Many relational systems provide information on wait statistics (or wait events depending on the platform). As the name implies these are counters typically measured in milliseconds where the resource being waited on is logged in memory and can be queried through some kind of performance view or Dynamic Management Object.
With the paradigm shift of scopes and collections we are telling our prospects and customers that we can simply lift and shift their relational workload to Couchbase without having to do any heavy lifting. Whilst this is true there are a number of operational differences between relational systems and Couchbase when it comes to monitoring performance.
Wait statistics has become a very popular way of understanding where performance bottlenecks are and rightly or wrongly is taught as the first approach by many consultants and training courses. Not having the ability to perform the same kind of performance assessment will cause a great deal of trial friction for those from a relational background.

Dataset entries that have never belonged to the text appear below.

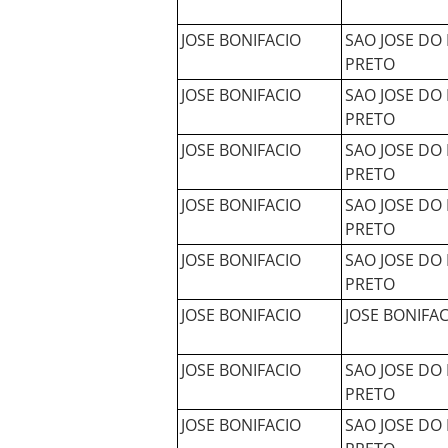
JOSE BONIFACIO
SAO JOSE DO 
PRETO
JOSE BONIFACIO
SAO JOSE DO 
PRETO
JOSE BONIFACIO
SAO JOSE DO 
PRETO
JOSE BONIFACIO
SAO JOSE DO 
PRETO
JOSE BONIFACIO
SAO JOSE DO 
PRETO
JOSE BONIFACIO
JOSE BONIFAC
JOSE BONIFACIO
SAO JOSE DO 
PRETO
JOSE BONIFACIO
SAO JOSE DO 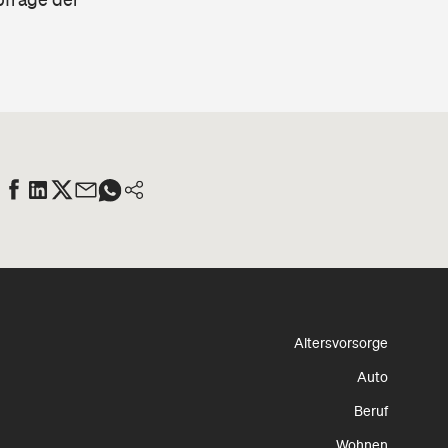
Altersvorsorge
Auto
Beruf
Wohnen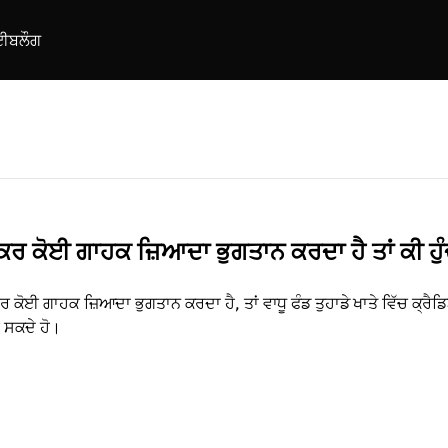
ਈ
ਬਲੌਗ
ਕਰ ਕੋਈ ਗਾਹਕ ਜ਼ਿਆਦਾ ਭੁਗਤਾਨ ਕਰਦਾ ਹੈ ਤਾਂ ਕੀ ਹੁੰ
ਰ ਕੋਈ ਗਾਹਕ ਜ਼ਿਆਦਾ ਭੁਗਤਾਨ ਕਰਦਾ ਹੈ, ਤਾਂ ਵਾਧੂ ਫੰਡ ਤੁਹਾਡੇ ਖਾਤੇ ਵਿੱਚ ਕ੍ਰੈਡਿਟ
 ਸਕਦੇ ਹੋ।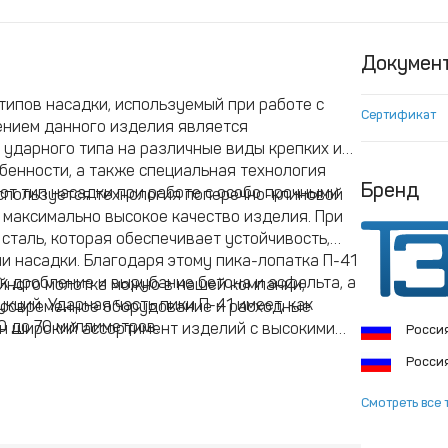
Докумен
 типов насадки, используемый при работе с
Сертификат
ением данного изделия является
ударного типа на различные виды крепких и
бенности, а также специальная технология
Бренд
от тип насадки при работе с особо прочными
спользуется технология поперечно-клиновой
 максимально высокое качество изделия. При
сталь, которая обеспечивает устойчивость,
и насадки. Благодаря этому пика-лопатка П-41
ак дробление и вырубание бетона и асфальта, а
йного молотка можно в нашей компании,
кций. Ударная часть пики П-41 имеет, как
 современное оборудование и расходные
0 до 70 миллиметров.
н широкий ассортимент изделий с высокими
Росси
тупной цене.
Росси
Смотреть все 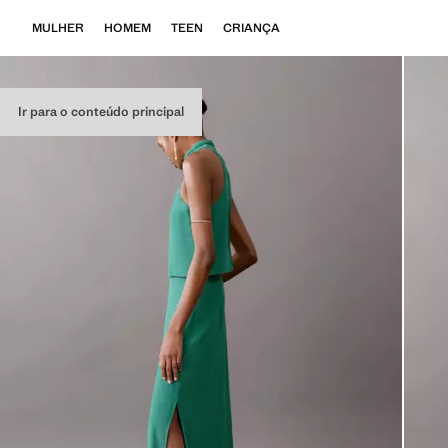
MULHER
HOMEM
TEEN
CRIANÇA
Ir para o conteúdo principal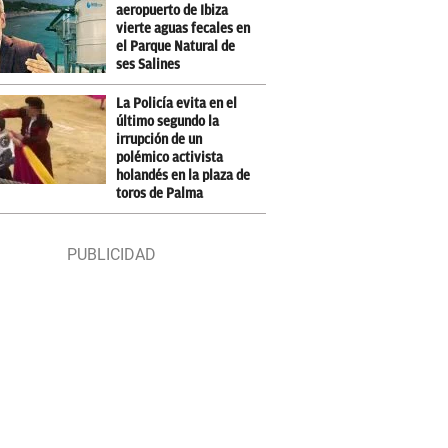
aeropuerto de Ibiza
vierte aguas fecales en
el Parque Natural de
ses Salines
La Policía evita en el
último segundo la
irrupción de un
polémico activista
holandés en la plaza de
toros de Palma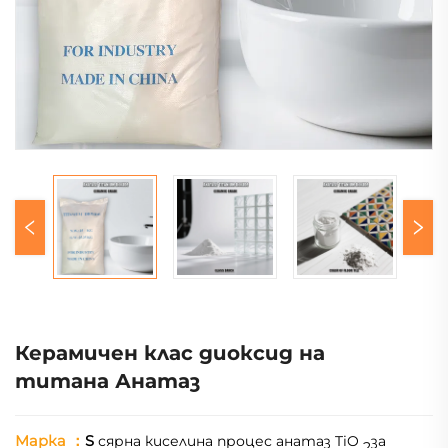
Керамичен клас диоксид на
титана Анатаз
Марка
：
S
сярна киселина процес анатаз TiO
за
2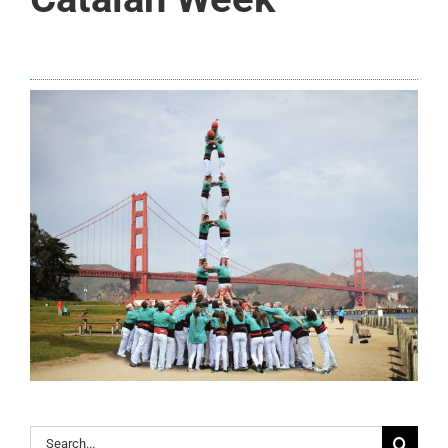
Search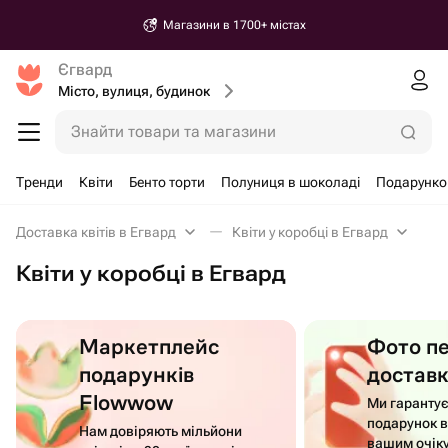
Магазини в 1700+ містах
Єгвард
Місто, вулиця, будинок
Знайти товари та магазини
Тренди
Квіти
Бенто торти
Полуниця в шоколаді
Подарунко
Доставка квітів в Егвард
Квіти у коробці в Егвард
Квіти у коробці в Егвард
Маркетплейс
Фото п
подарунків
достав
Flowwow
Ми гаранту
подарунок в
Нам довіряють мільйони
вашим очік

The legacy relational market is huge and any inroad into bringing over similar functionality will help to reduce trial friction in this area.
Wait statistics should be available as management views via the Query service as well as via the rest API. This would allow traditional DBA's to add value with little extra training as they will already be familiar with this tuning methodology and SQL language.
The following is the deck from a session around 7 years ago when I worked at SentryOne that introduces Wait Statistics to SQL Server professionals Wait Watchers; Gain SQL Performance Increases Fast! This deck will provide an example of how they work and how they can be used by an end user.
Currently SQL Server has over 1000 different wait statistics so it is possible to find very granular information on where bottlenecks lie without having to bring in Microsoft themselves to diagnose a performance issue.